### Work required
From the records below, work out how many lines carry the string "крепеж". Leave out everything but the number.

++++

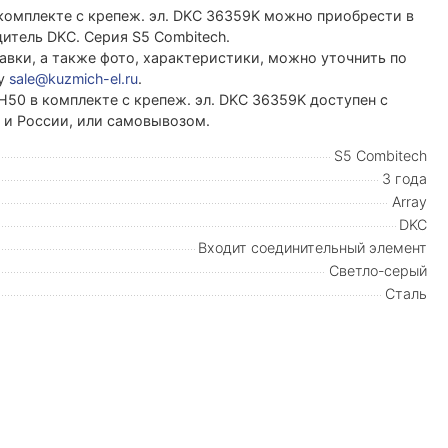
комплекте с крепеж. эл. DKC 36359K можно приобрести в
тель DKC. Серия S5 Combitech.
вки, а также фото, характеристики, можно уточнить по
ту
sale@kuzmich-el.ru
.
H50 в комплекте с крепеж. эл. DKC 36359K доступен с
и и России, или самовывозом.
S5 Combitech
3 года
Array
DKC
Входит соединительный элемент
Светло-серый
Сталь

++++

### Exercise result
2